1960年前後、反精神医学という動きがあった。これは主に統合失調症(当時は精神分裂病、schizophrenia)患者の治療が主に施設で行なわれ、入院治療の実態において少なからず問題が発生していたことから、精神医学とは医学ではないという主張が喧しかったという。
ふとしたきっかけで、東大病院精神科の榊原英輔先生(若手医師)の論文を読んだ。
フーコーなど反精神医学の代表とされる三人の主張を分析した論文だがこれは面白い。
統合失調症を主に、そもそも精神医学とは何かを論じる力作である。
精神科に限らずそもそもどこからが健常でどこからが異常であるかの線引の基準をどこにおくのか。そもそも線引きはできるのか。線引できたとしてそれに我々はどう対処すべきか、といった論点は未解決のままなのだ。

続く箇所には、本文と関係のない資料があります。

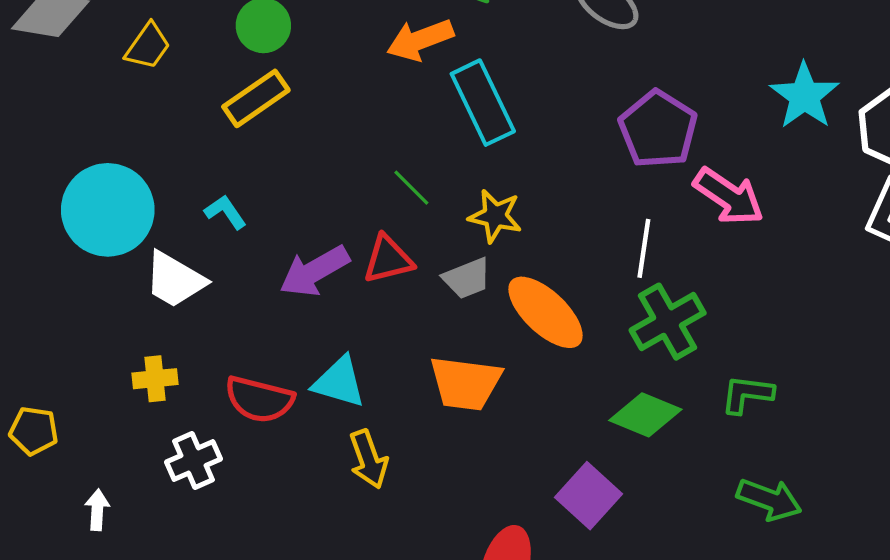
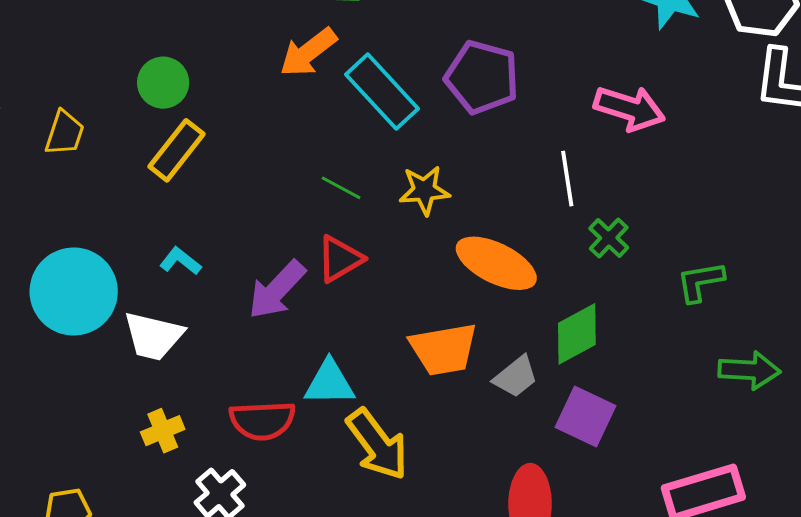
purple pentagon: (658, 129) -> (482, 77), moved
gray trapezoid: (467, 278) -> (516, 377), moved
green cross: (668, 322) -> (609, 238), size x0.6
green diamond: (645, 415) -> (577, 334), moved, turned -34
yellow arrow: (369, 459) -> (377, 444), size x1.4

自分自身もかつて自分が鬱であることを疑い心療内科を継続的に受診した経験があるが、一向に薬物療法では改善しなかったし医師と対立した経験がある。
いわゆる向精神薬の副作用はあまり知られていないどころか、向精神薬の効果効能自体が疑わしい(自分もひととき服用していたことがあるので実感としてある)。
反精神医学の一つの主張であるところの、精神医学が精神病の原因ではないかというのは自分にとっては実体験に基づく強い仮説でもある。